Hans Gebhardt, Bernd Jürgen Warneken (Hg.): Stadt - Land - Frau. Interdisziplinäre Genderforschung in Kulturwissenschaft und Geographie. Heidelberg 2003 (Heidelberger Geographische Arbeiten 117). 304 S.

In Anbetracht des geringen Angebotes an Publikationen über Geschlechterforschung in der Geographie fällt Interessierten sofort dieser Band der Heidelberger Geographischen Schriften ins Auge. Das Buch ist ein Sammelband mit Beiträgen von neun Wissenschaftler-Innen, die die Ergebnisse ihrer Arbeiten im Rahmen von zwei Forschungsprojekten zur interdisziplinären Frauenforschung in empirischen Kulturwissenschaften und in Kulturgeographie vorstellen.

Damit sind auch schon die Stärken und Schwächen des Bandes angesprochen: Natürlich ist es reizvoll, die Basiskonzepte, theoretischen Zugänge, Leitfragen und methodischen Zugriffe eines solchen disziplinenübergreifenden Projektes kennenzulernen, wie dies im ersten Teil vorgestellt wird. Ebenso spannend sind die empirischen Arbeiten und ihre Ergebnisse. Sie werden in Teil II "Unterwegs in der Stadt" und Teil III "Frauenleben auf dem Land" präsentiert.
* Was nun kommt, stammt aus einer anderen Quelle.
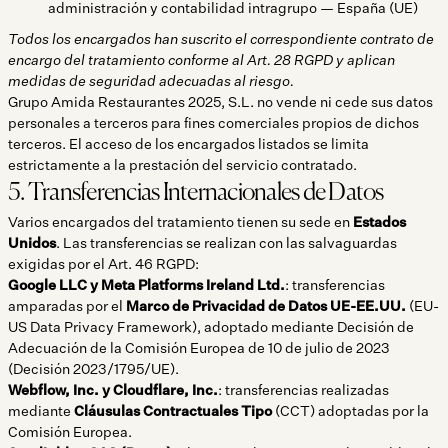
administración y contabilidad intragrupo — España (UE)
Todos los encargados han suscrito el correspondiente contrato de
encargo del tratamiento conforme al Art. 28 RGPD y aplican
medidas de seguridad adecuadas al riesgo.
Grupo Amida Restaurantes 2025, S.L. no vende ni cede sus datos
personales a terceros para fines comerciales propios de dichos
terceros. El acceso de los encargados listados se limita
estrictamente a la prestación del servicio contratado.
5. Transferencias Internacionales de Datos
Varios encargados del tratamiento tienen su sede en
Estados
Unidos
. Las transferencias se realizan con las salvaguardas
exigidas por el Art. 46 RGPD:
Google LLC y Meta Platforms Ireland Ltd.
: transferencias
amparadas por el
Marco de Privacidad de Datos UE-EE.UU.
(EU-
US Data Privacy Framework), adoptado mediante Decisión de
Adecuación de la Comisión Europea de 10 de julio de 2023
(Decisión 2023/1795/UE).
Webflow, Inc. y Cloudflare, Inc.
: transferencias realizadas
mediante
Cláusulas Contractuales Tipo
(CCT) adoptadas por la
Comisión Europea.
Im Hinblick auf die Stadt werden Mobilität und Verkehr,Nutzungspraktiken, Angst und Aneignung, Orientierung (im Geschlechtervergleich) und Freizeiträume in der Stadt thematisiert. In Bezug auf das Land stehen Aktionsräume, soziale Netzwerke, Berufswahl, Arbeitsmarktsituationen und Berufsbiographien im Vordergrund. Alle empirischen Arbeiten sind methodisch korrekt gemacht, nachvollziehbar und ausführlich dokumentiert und flott geschrieben. Immer wird versucht, sowohl quantitative wie qualitative Methoden einzusetzen und die Breite der Daten auszuschöpfen. Weniger befriedigend ist, dass es als Projektbericht natürlich nicht in die theoretische Debatte eingreift, die zentralen Begriffe "Frau", "Stadt" und "Land" nicht diskutiert und theoretisch abstützt. Zudem erscheinen die einzelnen Themen der Fallstudien sehr beliebig ausgewählt. Der Band ist ein sorgfältig gemachter, hervorragend dokumentierter Projektbericht, in dem mehrere junge WissenschaftlerInnen ihre Arbeiten der Öffentlichkeit präsentieren können. Über grundsätzliche Fragen der interdisziplinären Genderforschung in Kulturwissenschaft und Geographie erfährt man wenig.